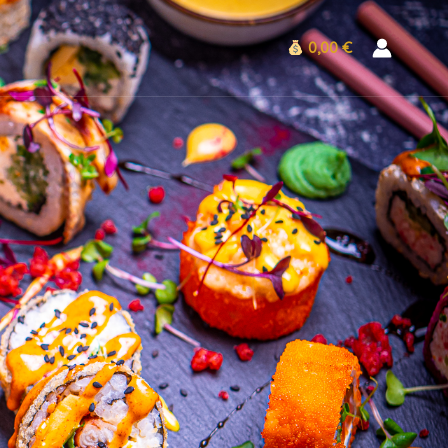
0,00 €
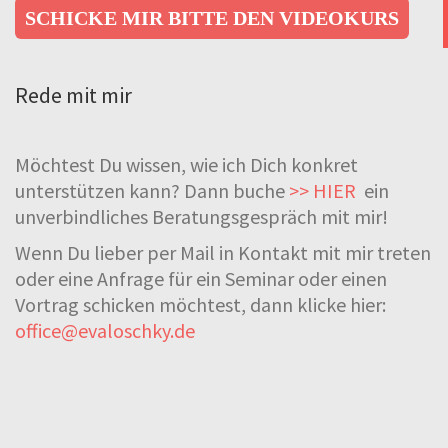
SCHICKE MIR BITTE DEN VIDEOKURS
Rede mit mir
Möchtest Du wissen, wie ich Dich konkret
unterstützen kann? Dann buche
>> HIER
ein
unverbindliches Beratungsgespräch mit mir!
Wenn Du lieber per Mail in Kontakt mit mir treten
oder eine Anfrage für ein Seminar oder einen
Vortrag schicken möchtest, dann klicke hier:
office@evaloschky.de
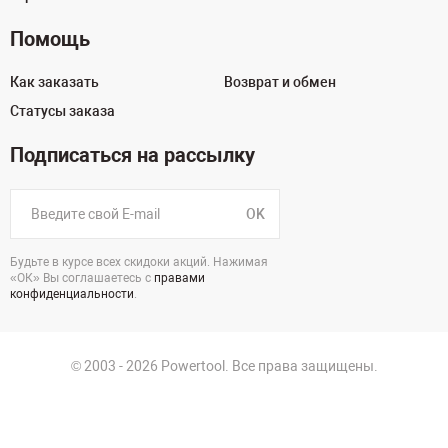
Помощь
Как заказать
Возврат и обмен
Статусы заказа
Подписаться на рассылку
OK
Будьте в курсе всех скидоки акций. Нажимая
«ОК» Вы соглашаетесь с
правами
конфиденциальности
.
© 2003 - 2026 Powertool. Все права защищены.
125130, г. Москва, Нарвская ул., д.2, стр.5, офис 207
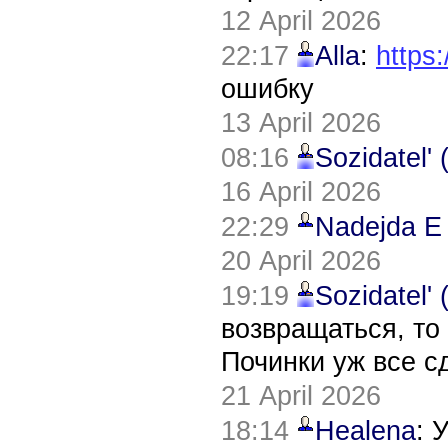
12 April 2026
22:17
Alla
:
https:
ошибку
13 April 2026
08:16
Sozidatel'
16 April 2026
22:29
Nadejda E
20 April 2026
19:19
Sozidatel'
возвращаться, то
Починки уж все с
21 April 2026
18:14
Healena
: 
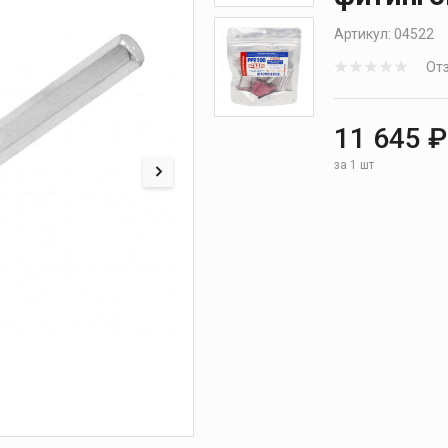
Артикул:
04522
Отз
11 645 ₽
за 1 шт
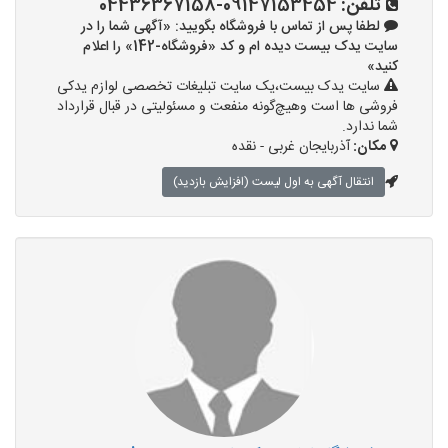
تلفن:
09147153454-04436367158
لطفا پس از تماس با فروشگاه بگویید: «آگهی شما را در
سایت یدک بیست دیده ام و کد «فروشگاه-142» را اعلام
کنید»
سایت یدک بیست،یک سایت تبلیغات تخصصی لوازم یدکی
فروشی ها است وهیچ‌گونه منفعت و مسئولیتی در قبال قرارداد
شما ندارد.
مکان:
آذربایجان غربی - نقده
انتقال آگهی به اول لیست (افزایش بازدید)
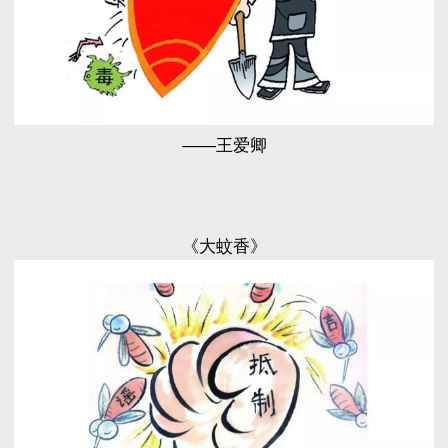
——王爱卿
《大蚊香》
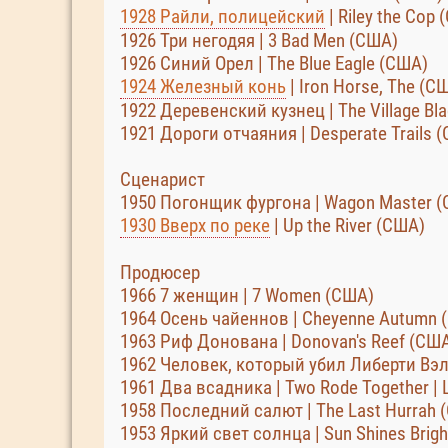
1928 Райли, полицейский
| Riley the Cop
1926 Три негодяя | 3 Bad Men (США)
1926 Синий Орел | The Blue Eagle (США)
1924 Железный конь
| Iron Horse, The (С
1922 Деревенский кузнец | The Village Bl
1921 Дороги отчаяния | Desperate Trails 
Сценарист
1950 Погонщик фургона | Wagon Master 
1930 Вверх по реке
| Up the River (США)
Продюсер
1966 7 женщин | 7 Women (США)
1964 Осень чайеннов | Cheyenne Autumn 
1963 Риф Донована | Donovan's Reef (СШ
1962 Человек, который убил Либерти Вэлл
1961 Два всадника | Two Rode Together | L
1958 Последний салют | The Last Hurrah 
1953 Яркий свет солнца | Sun Shines Brigh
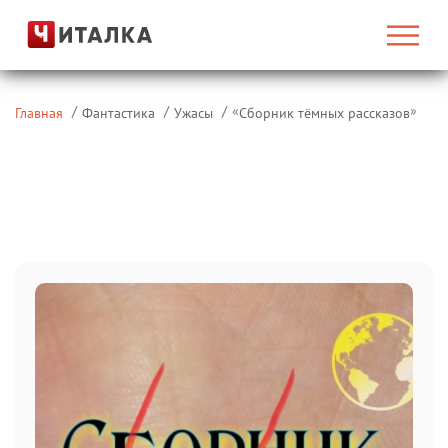
«
»
Главная
Фантастика
Ужасы
Сборник тёмных рассказов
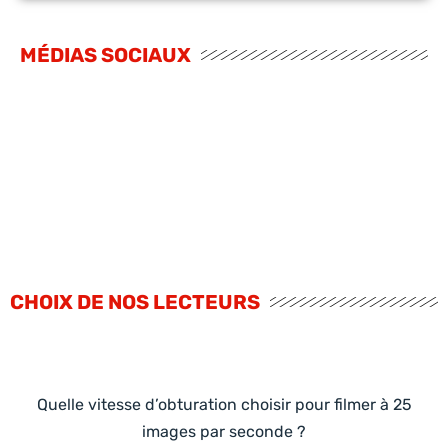
MÉDIAS SOCIAUX
CHOIX DE NOS LECTEURS
Quelle vitesse d’obturation choisir pour filmer à 25
images par seconde ?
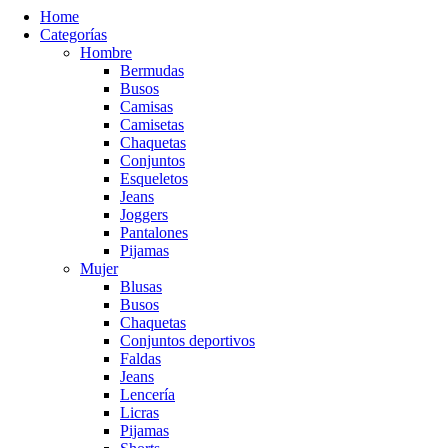
Home
Categorías
Hombre
Bermudas
Busos
Camisas
Camisetas
Chaquetas
Conjuntos
Esqueletos
Jeans
Joggers
Pantalones
Pijamas
Mujer
Blusas
Busos
Chaquetas
Conjuntos deportivos
Faldas
Jeans
Lencería
Licras
Pijamas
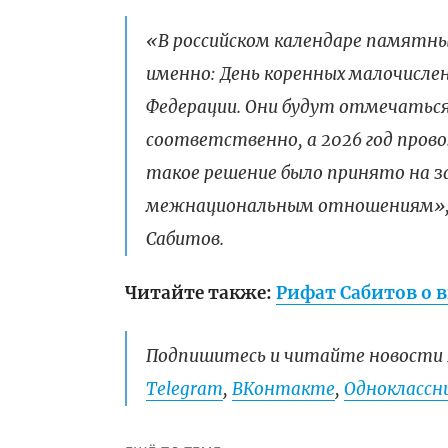
«В российском календаре памятных
именно: День коренных малочислен
Федерации. Они будут отмечаться 
соответственно, а 2026 год прово
такое решение было принято на з
межнациональным отношениям», 
Сабитов.
Читайте также:
Рифат Сабитов о 
Подпишитесь и читайте новости 
Telegram
,
ВКонтакте
,
Одноклассни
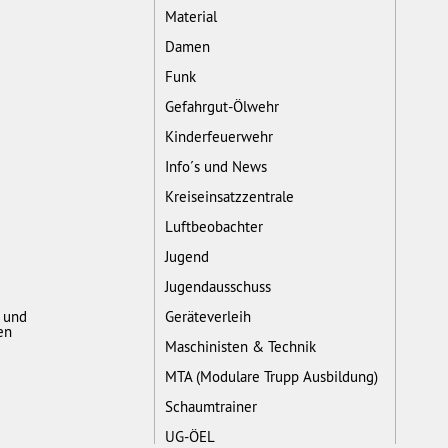
Material
Damen
Funk
Gefahrgut-Ölwehr
Kinderfeuerwehr
Info´s und News
Kreiseinsatzzentrale
Luftbeobachter
Jugend
Jugendausschuss
- und
Geräteverleih
en
Maschinisten & Technik
MTA (Modulare Trupp Ausbildung)
Schaumtrainer
UG-ÖEL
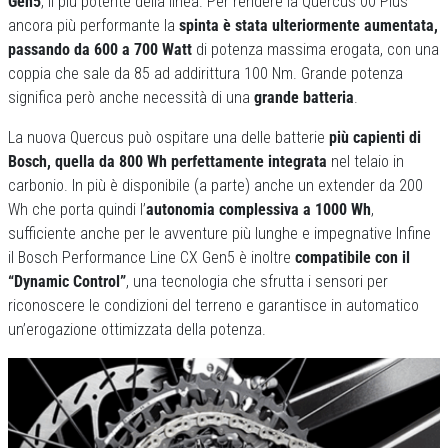
Gen5
, il più potente della linea. Per rendere la Quercus 00 Plus
ancora più performante la
spinta è stata ulteriormente aumentata,
passando da 600 a 700 Watt
di potenza massima erogata, con una
coppia che sale da 85 ad addirittura 100 Nm. Grande potenza
significa però anche necessità di una
grande batteria
.
La nuova Quercus può ospitare una delle batterie
più capienti di
Bosch, quella da 800 Wh perfettamente integrata
nel telaio in
carbonio. In più è disponibile (a parte) anche un extender da 200
Wh che porta quindi l’
autonomia complessiva a 1000 Wh
,
sufficiente anche per le avventure più lunghe e impegnative Infine
il Bosch Performance Line CX Gen5 è inoltre
compatibile con il
“Dynamic Control”
, una tecnologia che sfrutta i sensori per
riconoscere le condizioni del terreno e garantisce in automatico
un’erogazione ottimizzata della potenza.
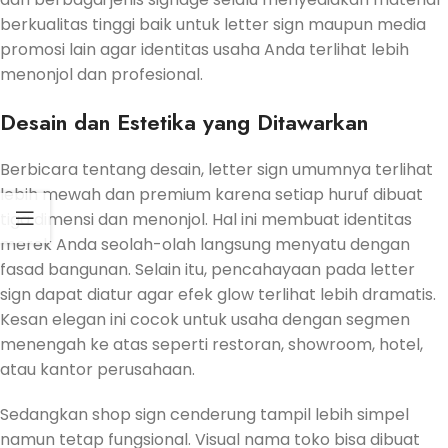
berkualitas tinggi baik untuk letter sign maupun media
promosi lain agar identitas usaha Anda terlihat lebih
menonjol dan profesional.
Desain dan Estetika yang Ditawarkan
Berbicara tentang desain, letter sign umumnya terlihat
lebih mewah dan premium karena setiap huruf dibuat
tiga dimensi dan menonjol. Hal ini membuat identitas
merek Anda seolah-olah langsung menyatu dengan
fasad bangunan. Selain itu, pencahayaan pada letter
sign dapat diatur agar efek glow terlihat lebih dramatis.
Kesan elegan ini cocok untuk usaha dengan segmen
menengah ke atas seperti restoran, showroom, hotel,
atau kantor perusahaan.
Sedangkan shop sign cenderung tampil lebih simpel
namun tetap fungsional. Visual nama toko bisa dibuat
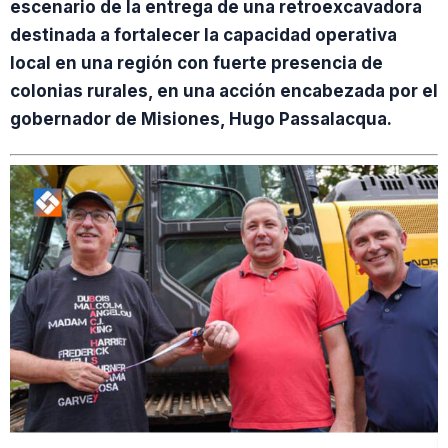
escenario de la entrega de una retroexcavadora
destinada a fortalecer la capacidad operativa
local en una región con fuerte presencia de
colonias rurales, en una acción encabezada por el
gobernador de Misiones, Hugo Passalacqua.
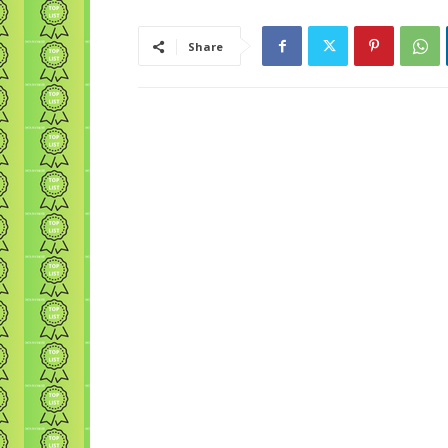
Share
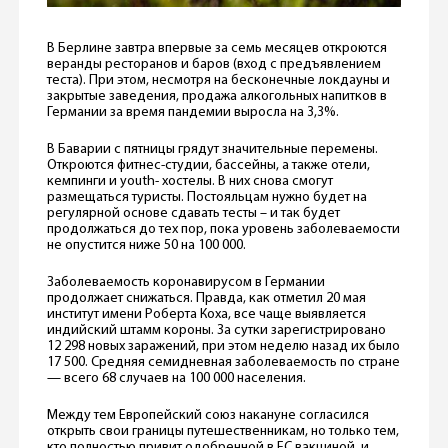
В Берлине завтра впервые за семь месяцев откроются
веранды ресторанов и баров (вход с предъявлением
теста). При этом, несмотря на бесконечные локдауны и
закрытые заведения, продажа алкогольных напитков в
Германии за время пандемии выросла на 3,3%.
В Баварии с пятницы грядут значительные перемены.
Откроются фитнес-студии, бассейны, а также отели,
кемпинги и youth- хостелы. В них снова смогут
размещаться туристы. Постояльцам нужно будет на
регулярной основе сдавать тесты – и так будет
продолжаться до тех пор, пока уровень заболеваемости
не опустится ниже 50 на 100 000.
Заболеваемость коронавирусом в Германии
продолжает снижаться. Правда, как отметил 20 мая
институт имени Роберта Коха, все чаще выявляется
индийский штамм короны. За сутки зарегистрировано
12 298 новых заражений, при этом неделю назад их было
17 500. Средняя семидневная заболеваемость по стране
— всего 68 случаев на 100 000 населения.
Между тем Европейский союз накануне согласился
открыть свои границы путешественникам, но только тем,
кто полностью привит одобренной в ЕС вакциной, и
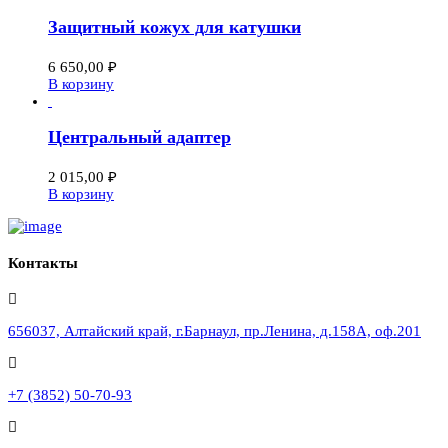
Защитный кожух для катушки
6 650,00
₽
В корзину
Центральный адаптер
2 015,00
₽
В корзину
Контакты
656037, Алтайский край, г.Барнаул, пр.Ленина, д.158А, оф.201
+7 (3852) 50-70-93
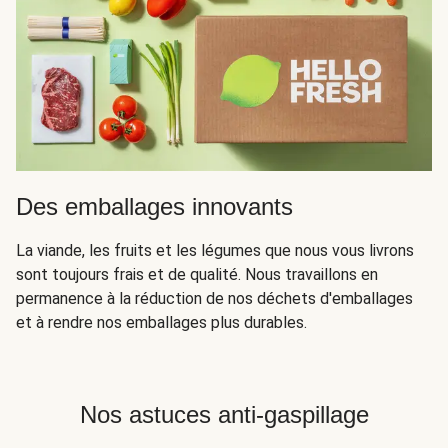
Des emballages innovants
La viande, les fruits et les légumes que nous vous livrons
sont toujours frais et de qualité. Nous travaillons en
permanence à la réduction de nos déchets d'emballages
et à rendre nos emballages plus durables.
Nos astuces anti-gaspillage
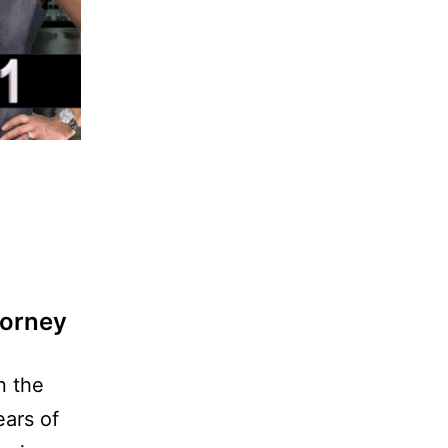
torney
n the
ars of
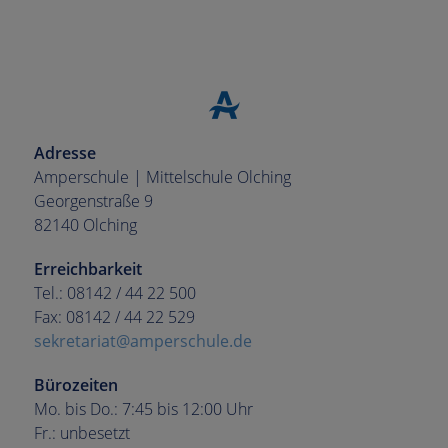
Adresse
Amperschule | Mittelschule Olching
Georgenstraße 9
82140 Olching
Erreichbarkeit
Tel.: 08142 / 44 22 500
Fax: 08142 / 44 22 529
sekretariat@amperschule.de
Bürozeiten
Mo. bis Do.: 7:45 bis 12:00 Uhr
Fr.: unbesetzt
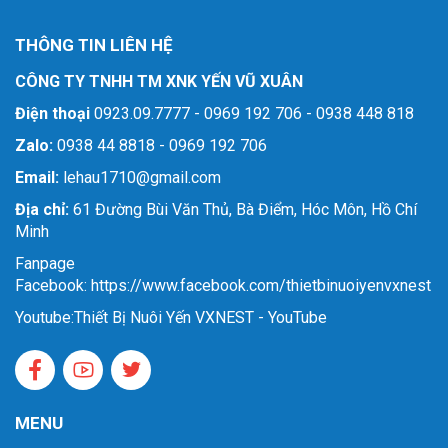
THÔNG TIN LIÊN HỆ
CÔNG TY TNHH TM XNK YẾN VŨ XUÂN
Điện thoại
0923.09.7777 - 0969 192 706 - 0938 448 818
Zalo:
0938 44 8818 - 0969 192 706
Email:
lehau1710@gmail.com
Địa chỉ:
61 Đường Bùi Văn Thủ, Bà Điểm, Hóc Môn, Hồ Chí
Minh
Fanpage
Facebook: https://www.facebook.com/thietbinuoiyenvxnest
Youtube:
Thiết Bị Nuôi Yến VXNEST - YouTube
MENU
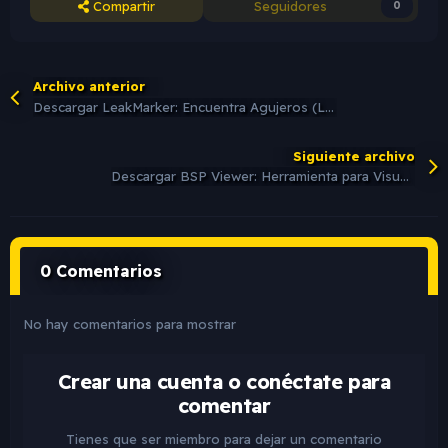
Compartir
Seguidores
0
Archivo anterior
Descargar LeakMarker: Encuentra Agujeros (Leaks) en el Mapa con esta Herramienta
Siguiente archivo
Descargar BSP Viewer: Herramienta para Visualizar y Explorar Archivos BSP en Mapas
0 Comentarios
No hay comentarios para mostrar
Crear una cuenta o conéctate para
comentar
Tienes que ser miembro para dejar un comentario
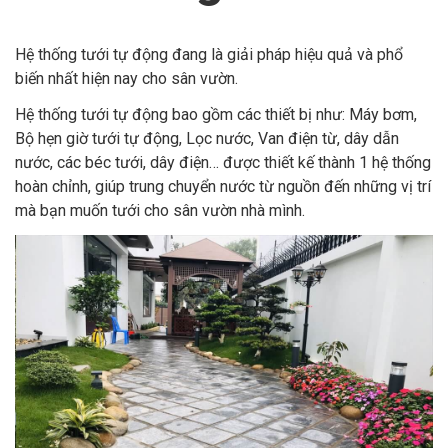
Hệ thống tưới tự động đang là giải pháp hiệu quả và phổ
biến nhất hiện nay cho sân vườn.
Hệ thống tưới tự động bao gồm các thiết bị như: Máy bơm,
Bộ hẹn giờ tưới tự động, Lọc nước, Van điện từ, dây dẫn
nước, các béc tưới, dây điện… được thiết kế thành 1 hệ thống
hoàn chỉnh, giúp trung chuyển nước từ nguồn đến những vị trí
mà bạn muốn tưới cho sân vườn nhà mình.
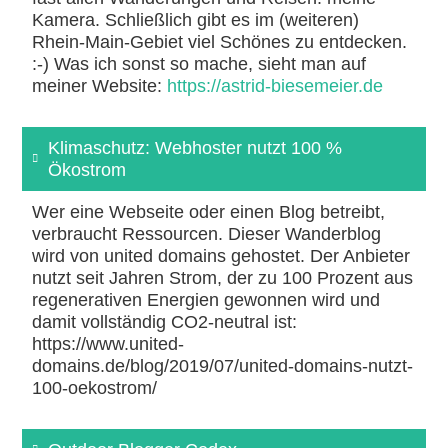
Kamera. Schließlich gibt es im (weiteren)
Rhein-Main-Gebiet viel Schönes zu entdecken.
:-) Was ich sonst so mache, sieht man auf
meiner Website:
https://astrid-biesemeier.de
Klimaschutz: Webhoster nutzt 100 %
Ökostrom
Wer eine Webseite oder einen Blog betreibt,
verbraucht Ressourcen. Dieser Wanderblog
wird von united domains gehostet. Der Anbieter
nutzt seit Jahren Strom, der zu 100 Prozent aus
regenerativen Energien gewonnen wird und
damit vollständig CO2-neutral ist:
https://www.united-
domains.de/blog/2019/07/united-domains-nutzt-
100-oekostrom/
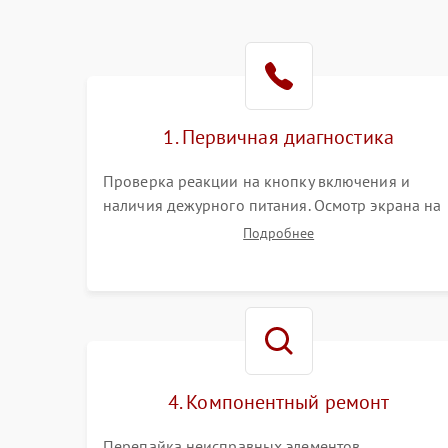
1. Первичная диагностика
Проверка реакции на кнопку включения и
наличия дежурного питания. Осмотр экрана на
механические повреждения. Подключение к П
Подробнее
для оценки вывода изображения, работы
подсветки и выявления артефактов на матрице.
4. Компонентный ремонт
Перепайка неисправных элементов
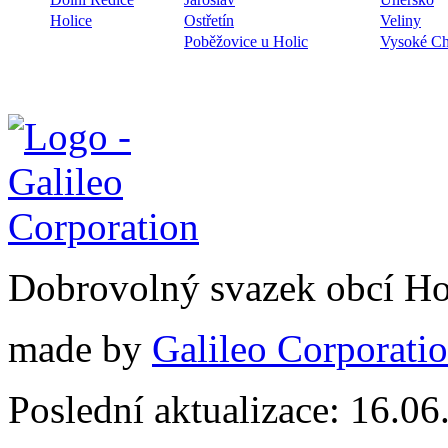
Holice
Ostřetín
Veliny
Poběžovice u Holic
Vysoké C
Dobrovolný svazek obcí Ho
made by
Galileo Corporation
Poslední aktualizace: 16.0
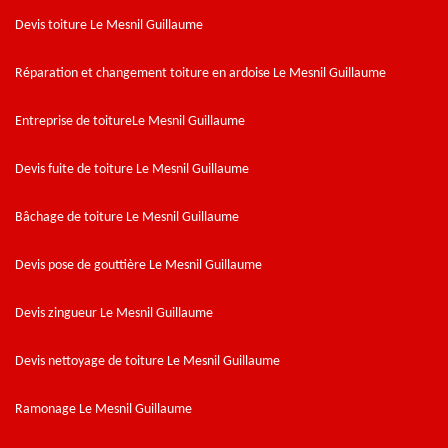
Devis toiture Le Mesnil Guillaume
Réparation et changement toiture en ardoise Le Mesnil Guillaume
Entreprise de toitureLe Mesnil Guillaume
Devis fuite de toiture Le Mesnil Guillaume
Bâchage de toiture Le Mesnil Guillaume
Devis pose de gouttière Le Mesnil Guillaume
Devis zingueur Le Mesnil Guillaume
Devis nettoyage de toiture Le Mesnil Guillaume
Ramonage Le Mesnil Guillaume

DIRECTIONS FOR THIS TASK → Transcribe, word for word, the lines of the listing above from the one that contains "наличия дежурного питания. Осмотр экрана на" through the one that contains "Devis toiture Le Mesnil Guillaume", keeping both ends and dropping the pictures.

OUTPUT OF THE EXERCISE →
наличия дежурного питания. Осмотр экрана на
механические повреждения. Подключение к П
Подробнее
для оценки вывода изображения, работы
подсветки и выявления артефактов на матрице.
4. Компонентный ремонт
Перепайка неисправных элементов
Holice
Ostřetín
Veliny
Poběžovice u Holic
Vysoké C
Dobrovolný svazek obcí Ho
made by
Galileo Corporation
Poslední aktualizace: 16.0
Devis toiture Le Mesnil Guillaume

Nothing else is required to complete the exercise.